Bitcoin's (BTC) rally above $76,000 appears to be driven more by forceful positioning than broad market conviction, according to crypto market-making firm Wintermute.
In its market update on Tuesday, the firm warned that rising derivatives activity and short covering continue to dominate the market, even as institutional demand improves. Wintermute noted that Bitcoin's recent strength has been shaped largely by futures activity. Perpetual futures volumes are running at roughly 11x spot volumes, while funding rates have remained consistently negative.
The firm stated that these conditions point to a rally more driven by positioning than by organic spot demand. A recent $762 million liquidation event, roughly 95% short-side, reinforced that view.
While Bitcoin's break above $76,000 has improved market structure, the trading firm cautioned that the move does not yet signal a confirmed trend reversal.
"While the underlying dynamic is improving with increasing institutional participation, this rally is running on short covering and deal optimism, not on a confirmed macro shift," Wintermute wrote.
The report stated that institutional participation continues to strengthen beneath the surface, which supported Bitcoin's push near $77,500. That support could face a major test this week as macroeconomic risks take center stage.

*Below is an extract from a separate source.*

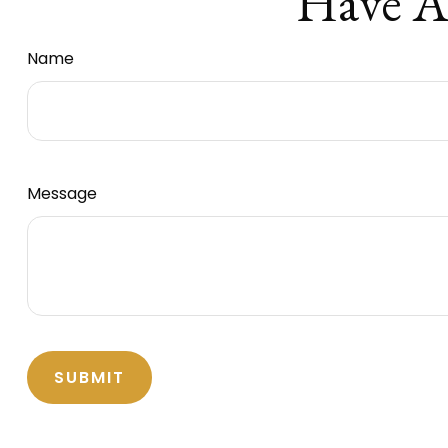
Have A
Name
Message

Wintermute linked crypto's next move to the upcoming Federal Open Market Committee (FOMC) meeting and earnings from major US tech companies. The firm said both could determine whether risk assets sustain current momentum.
"The FOMC statement this week and MAG7 earnings will either validate the rally or expose the contradiction between record equity highs, surging energy costs and collapsing consumer confidence," the report stated.
Wintermute suggested the bigger risk lies in how markets are reconciling conflicting signals across asset classes. "It's between energy or crypto and equities, something needs to correct," the report said.
For Bitcoin, the bigger question remains whether the top crypto behaves as a risk-on proxy or a store of value if broader markets come under pressure.
"BTC holding its ground while the Nasdaq drops would be the strongest store-of-value signal this cycle has produced," Wintermute wrote. However, a selloff alongside equities would suggest that macro risk sentiment remains the dominant driver.
Among altcoins, the analyst pointed to early signs of divergence, with correlations across the top 10 to 250 tokens starting to break down.
While broader altcoin performance has remained relatively flat, the firm said more "idiosyncratic names" are beginning to attract capital. This suggests that investors may be becoming selective with tokens as the market transitions.
Privacy-focused tokens have continued to outperform, while decentralized finance tokens have shown mixed performance following the recent KelpDAO exploit, according to Wintermute.
Bitcoin is trading at $76,370 at the time of writing, down nearly 1% over the past 24 hours.